BEGIN Extracted entries
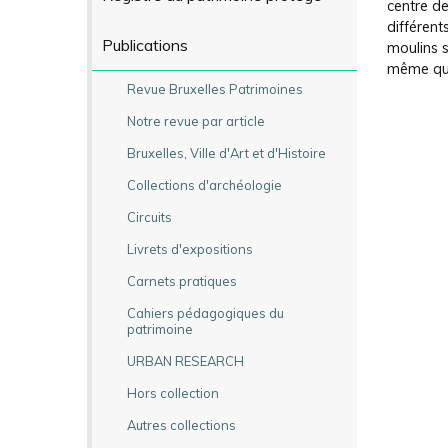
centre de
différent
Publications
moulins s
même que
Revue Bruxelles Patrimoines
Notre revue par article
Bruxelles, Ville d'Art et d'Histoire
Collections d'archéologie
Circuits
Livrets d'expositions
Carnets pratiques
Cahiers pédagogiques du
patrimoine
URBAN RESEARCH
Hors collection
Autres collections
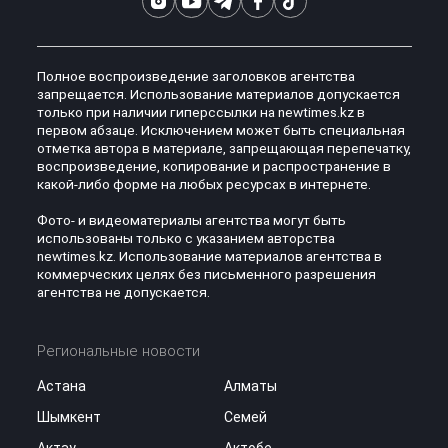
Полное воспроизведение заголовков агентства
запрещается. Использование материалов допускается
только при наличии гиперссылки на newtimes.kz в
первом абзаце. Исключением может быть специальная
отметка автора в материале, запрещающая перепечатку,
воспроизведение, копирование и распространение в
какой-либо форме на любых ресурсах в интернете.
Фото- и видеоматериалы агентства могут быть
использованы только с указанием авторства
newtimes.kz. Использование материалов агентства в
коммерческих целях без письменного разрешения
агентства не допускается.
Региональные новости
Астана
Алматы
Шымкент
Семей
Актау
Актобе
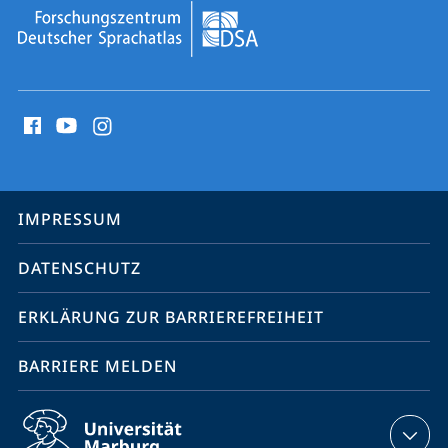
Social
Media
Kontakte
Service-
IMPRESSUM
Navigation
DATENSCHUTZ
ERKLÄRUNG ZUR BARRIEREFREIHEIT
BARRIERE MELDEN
END Extracted entries
● Your instructions: After locating the line with "Notre revue par article", transcribe it and the rest of the data above exactly as written, without any picture.

● The answer:
Notre revue par article
Bruxelles, Ville d'Art et d'Histoire
Collections d'archéologie
Circuits
Livrets d'expositions
Carnets pratiques
Cahiers pédagogiques du
patrimoine
URBAN RESEARCH
Hors collection
Autres collections
Полное воспроизведение заголовков агентства
запрещается. Использование материалов допускается
только при наличии гиперссылки на newtimes.kz в
первом абзаце. Исключением может быть специальная
отметка автора в материале, запрещающая перепечатку,
воспроизведение, копирование и распространение в
какой-либо форме на любых ресурсах в интернете.
Фото- и видеоматериалы агентства могут быть
использованы только с указанием авторства
newtimes.kz. Использование материалов агентства в
коммерческих целях без письменного разрешения
агентства не допускается.
Региональные новости
Астана
Алматы
Шымкент
Семей
Актау
Актобе
Social
Media
Kontakte
Service-
IMPRESSUM
Navigation
DATENSCHUTZ
ERKLÄRUNG ZUR BARRIEREFREIHEIT
BARRIERE MELDEN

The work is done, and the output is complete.